303-Pound Tumor Removed - 198 pound tumor- Pound tumor removed. It was big, but not the biggest. News stories and medical reports say that was a 303-pound ovarian cyst removed in 1991 in California.
A biopsy determined the growth removed at Gandulfo Hospital was a malignant tumor, and the patient is being monitored. 303-pound tumor removed,
The woman, who prefers to remain anonymous, weighed 343 pounds at the time of the surgery, which lasted four hours and involved eight surgeons.
198 pound tumor
Man with 198-pound tumor has surgery, A manv is undergoing surgery to remove a 198-pound tumor attached to his right leg. An American doctor who will perform the surgery estimates it has a 50 percent chance of succeeding. A 31 year old Vietnamese man is risking his life in a complicated surgical affair that it is estimated to last ten hours and will attempt to remove a 198 pound tumor that first made its appearance on Nguyen Duy Hai‘s right leg when he was a young boy. 303-pound tumor removed,
FIrst operated on in 1997 for the tumor, doctors were then unable to remove the tumor and were forced to amputate below the knee.

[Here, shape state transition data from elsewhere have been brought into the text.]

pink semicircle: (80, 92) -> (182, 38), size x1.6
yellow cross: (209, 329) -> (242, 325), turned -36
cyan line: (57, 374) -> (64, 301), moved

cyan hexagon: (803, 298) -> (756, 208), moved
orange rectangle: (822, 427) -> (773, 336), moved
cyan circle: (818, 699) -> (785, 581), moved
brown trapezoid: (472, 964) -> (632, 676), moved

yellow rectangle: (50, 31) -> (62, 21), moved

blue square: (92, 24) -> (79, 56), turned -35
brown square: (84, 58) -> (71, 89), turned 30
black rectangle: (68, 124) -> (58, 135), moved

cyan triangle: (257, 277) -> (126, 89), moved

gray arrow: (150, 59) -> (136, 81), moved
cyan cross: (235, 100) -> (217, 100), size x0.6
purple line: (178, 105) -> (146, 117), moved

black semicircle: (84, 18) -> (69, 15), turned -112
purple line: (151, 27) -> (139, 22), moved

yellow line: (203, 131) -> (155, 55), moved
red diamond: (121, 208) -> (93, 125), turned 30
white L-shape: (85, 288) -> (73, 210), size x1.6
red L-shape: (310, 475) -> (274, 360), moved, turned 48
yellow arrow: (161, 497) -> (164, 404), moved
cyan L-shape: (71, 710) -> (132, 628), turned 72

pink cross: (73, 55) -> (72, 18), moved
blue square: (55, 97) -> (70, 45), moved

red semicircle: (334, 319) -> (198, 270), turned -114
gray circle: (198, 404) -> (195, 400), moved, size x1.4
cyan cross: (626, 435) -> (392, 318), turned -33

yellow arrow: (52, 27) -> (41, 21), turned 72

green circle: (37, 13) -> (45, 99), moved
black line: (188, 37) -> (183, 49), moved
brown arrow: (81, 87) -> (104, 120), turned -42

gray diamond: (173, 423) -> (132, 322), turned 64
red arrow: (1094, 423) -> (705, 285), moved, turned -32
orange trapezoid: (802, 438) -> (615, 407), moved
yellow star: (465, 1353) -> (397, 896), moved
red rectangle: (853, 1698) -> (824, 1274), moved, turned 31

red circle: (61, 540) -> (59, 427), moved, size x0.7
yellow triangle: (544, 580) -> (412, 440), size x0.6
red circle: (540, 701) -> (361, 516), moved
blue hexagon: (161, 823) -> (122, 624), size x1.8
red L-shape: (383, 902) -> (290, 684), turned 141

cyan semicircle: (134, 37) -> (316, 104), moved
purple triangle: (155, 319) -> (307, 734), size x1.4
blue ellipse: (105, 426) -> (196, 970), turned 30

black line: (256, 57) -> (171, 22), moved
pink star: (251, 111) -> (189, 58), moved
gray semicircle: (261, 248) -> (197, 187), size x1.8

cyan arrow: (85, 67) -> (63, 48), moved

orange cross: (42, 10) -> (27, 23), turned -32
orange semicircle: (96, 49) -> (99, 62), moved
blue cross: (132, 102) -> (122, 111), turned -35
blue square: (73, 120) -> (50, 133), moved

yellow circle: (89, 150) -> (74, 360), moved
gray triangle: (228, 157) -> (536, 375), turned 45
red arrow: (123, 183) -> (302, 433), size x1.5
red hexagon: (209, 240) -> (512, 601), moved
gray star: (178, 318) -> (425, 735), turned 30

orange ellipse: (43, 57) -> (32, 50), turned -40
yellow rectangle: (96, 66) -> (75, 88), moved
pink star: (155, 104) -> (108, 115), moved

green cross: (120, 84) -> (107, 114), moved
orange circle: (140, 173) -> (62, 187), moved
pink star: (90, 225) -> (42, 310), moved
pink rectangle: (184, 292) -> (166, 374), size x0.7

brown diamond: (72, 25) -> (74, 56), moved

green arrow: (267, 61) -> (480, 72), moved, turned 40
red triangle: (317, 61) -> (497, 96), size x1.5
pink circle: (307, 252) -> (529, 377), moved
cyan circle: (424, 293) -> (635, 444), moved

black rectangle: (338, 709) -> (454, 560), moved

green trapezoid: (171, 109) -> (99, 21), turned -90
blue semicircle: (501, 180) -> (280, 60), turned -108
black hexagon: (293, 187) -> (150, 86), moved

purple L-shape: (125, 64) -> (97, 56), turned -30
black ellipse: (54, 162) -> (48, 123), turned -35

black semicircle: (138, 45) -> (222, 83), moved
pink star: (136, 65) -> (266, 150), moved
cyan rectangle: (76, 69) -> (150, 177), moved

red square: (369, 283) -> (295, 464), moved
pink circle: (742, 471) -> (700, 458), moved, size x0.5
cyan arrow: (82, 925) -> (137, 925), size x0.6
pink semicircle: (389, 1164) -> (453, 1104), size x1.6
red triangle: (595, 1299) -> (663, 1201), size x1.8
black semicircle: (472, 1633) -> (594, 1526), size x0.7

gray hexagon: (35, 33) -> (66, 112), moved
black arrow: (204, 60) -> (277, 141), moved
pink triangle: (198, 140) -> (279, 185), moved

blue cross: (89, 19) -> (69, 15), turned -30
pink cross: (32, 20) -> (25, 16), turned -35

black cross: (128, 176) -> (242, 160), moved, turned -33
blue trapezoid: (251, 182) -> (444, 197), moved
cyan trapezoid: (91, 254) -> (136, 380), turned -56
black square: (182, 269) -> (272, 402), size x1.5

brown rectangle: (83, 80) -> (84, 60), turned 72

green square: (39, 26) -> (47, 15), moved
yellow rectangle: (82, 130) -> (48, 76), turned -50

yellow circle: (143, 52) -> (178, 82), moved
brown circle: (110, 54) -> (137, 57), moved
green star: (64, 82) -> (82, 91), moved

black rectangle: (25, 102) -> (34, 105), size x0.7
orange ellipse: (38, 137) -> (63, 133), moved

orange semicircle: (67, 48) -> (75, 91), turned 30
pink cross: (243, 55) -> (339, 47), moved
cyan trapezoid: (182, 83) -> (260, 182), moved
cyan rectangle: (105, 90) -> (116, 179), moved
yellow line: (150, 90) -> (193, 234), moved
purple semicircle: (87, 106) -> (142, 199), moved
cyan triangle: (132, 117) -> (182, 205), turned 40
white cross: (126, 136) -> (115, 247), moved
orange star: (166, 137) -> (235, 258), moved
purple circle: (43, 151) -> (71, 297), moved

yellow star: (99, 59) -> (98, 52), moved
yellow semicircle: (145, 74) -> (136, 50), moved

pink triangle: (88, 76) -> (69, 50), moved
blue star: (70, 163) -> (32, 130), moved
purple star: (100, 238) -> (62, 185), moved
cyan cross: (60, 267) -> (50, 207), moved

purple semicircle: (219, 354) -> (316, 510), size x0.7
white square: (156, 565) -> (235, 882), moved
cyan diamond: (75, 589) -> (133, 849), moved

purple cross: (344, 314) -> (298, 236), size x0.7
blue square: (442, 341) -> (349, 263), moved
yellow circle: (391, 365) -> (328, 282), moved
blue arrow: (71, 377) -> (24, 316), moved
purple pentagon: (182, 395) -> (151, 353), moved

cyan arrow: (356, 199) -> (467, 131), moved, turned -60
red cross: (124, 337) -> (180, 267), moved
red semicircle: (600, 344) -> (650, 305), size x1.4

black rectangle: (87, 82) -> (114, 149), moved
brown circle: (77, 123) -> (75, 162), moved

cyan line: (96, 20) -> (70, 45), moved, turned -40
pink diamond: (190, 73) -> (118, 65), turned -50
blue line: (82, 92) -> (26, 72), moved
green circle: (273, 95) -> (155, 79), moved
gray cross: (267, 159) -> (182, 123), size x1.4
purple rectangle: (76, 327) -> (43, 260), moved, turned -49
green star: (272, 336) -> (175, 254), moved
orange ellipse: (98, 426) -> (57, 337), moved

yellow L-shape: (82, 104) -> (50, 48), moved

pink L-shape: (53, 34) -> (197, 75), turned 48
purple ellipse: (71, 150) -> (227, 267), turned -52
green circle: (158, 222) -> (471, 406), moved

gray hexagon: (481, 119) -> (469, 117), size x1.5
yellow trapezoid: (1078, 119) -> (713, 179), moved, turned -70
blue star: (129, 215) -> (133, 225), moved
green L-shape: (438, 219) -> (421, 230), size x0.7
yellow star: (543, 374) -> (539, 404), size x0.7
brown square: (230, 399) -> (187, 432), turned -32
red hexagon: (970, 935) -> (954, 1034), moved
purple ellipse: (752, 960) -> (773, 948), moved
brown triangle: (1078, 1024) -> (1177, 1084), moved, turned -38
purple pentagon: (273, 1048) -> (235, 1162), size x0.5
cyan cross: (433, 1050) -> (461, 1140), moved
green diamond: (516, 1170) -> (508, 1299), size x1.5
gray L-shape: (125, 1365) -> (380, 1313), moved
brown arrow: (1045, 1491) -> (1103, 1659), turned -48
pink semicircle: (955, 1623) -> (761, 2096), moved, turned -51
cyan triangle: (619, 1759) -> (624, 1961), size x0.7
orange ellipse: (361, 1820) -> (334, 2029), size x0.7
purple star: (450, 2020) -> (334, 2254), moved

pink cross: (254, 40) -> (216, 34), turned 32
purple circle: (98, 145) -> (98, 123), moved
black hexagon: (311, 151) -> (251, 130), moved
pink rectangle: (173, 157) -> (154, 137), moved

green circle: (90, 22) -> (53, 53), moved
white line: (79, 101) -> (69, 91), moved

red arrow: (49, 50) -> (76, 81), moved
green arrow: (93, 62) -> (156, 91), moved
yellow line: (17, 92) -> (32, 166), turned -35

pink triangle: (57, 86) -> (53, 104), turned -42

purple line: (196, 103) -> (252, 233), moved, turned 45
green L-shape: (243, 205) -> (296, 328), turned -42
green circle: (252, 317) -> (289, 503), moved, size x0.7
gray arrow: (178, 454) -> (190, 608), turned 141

Since then he has been in poor health and doctors, as lead by an American doctor McKay McKinnon have agreed to once again attempt to remove the tumor now that Nguyen Duy Hai’s lungs are in a more stable state, which the tumor taxes. A previous scheduling in November of last year had to be postponed due to Nguyen’s poor health at the time.
Offered Ngyuyen who wll be operated this Thursday at France-Vietnam Hospital in Ho Chi Minh City:
“It’s common for people to fear death, and I’m no exception,” Hai told Tuoitre News, a Vietnamese website. “But when I heard that Dr. McKinnon had decided to come back to Vietnam one more time to give me a new life, I became more hopeful.”
Sustaining Ngyuyen is the knowledge that Dr McKinnon has previously operated on other individuals with similar tumors. In 1999 he was able to successfully operate on one Michigan woman who had a similar size tumor, who was older than Ngyuyen and in worse health. She managed to survive the surgery and is now living a normal life, but at the time of the operation she required 50 units of blood transfusion and required a years worth of physical therapy after the operation.
All of which raises the uncomfortable question is it better to risk complication and death (doctors only give the operation a 50 % chance of success) to try and remove the tumor in an effort to live a normal life or does one resist surgery in an effort to eke out a few more years of life? Then again what type of life can one really have when they have a tumor taxing your major organs and who is to say if the tumor doesn’t continue exponentially keep growing, ostensibly forcing the hand of one 31 year old man.
Update from Vietnam as of 10 am EST, Jan 5: tuoitrenews
Surgeons have successfully removed his tumor and are now suturing his incisions, a reliable source close to Tuoitrenews said.
Overall condition for Hai is stable and he is still holding well. The operation is expected to be done at least at 9pm (Vietnam time), the source said.
Hai’s family burst into tears of happiness after being told that Hai has survived the operation.
The 32-year-old, who has a 90kg tumor on his right leg, was operated on at 9:00am on January 5, 2012 at FV Hospital located in District 7 in which American doctor Mc Kinnon is the main surgeon.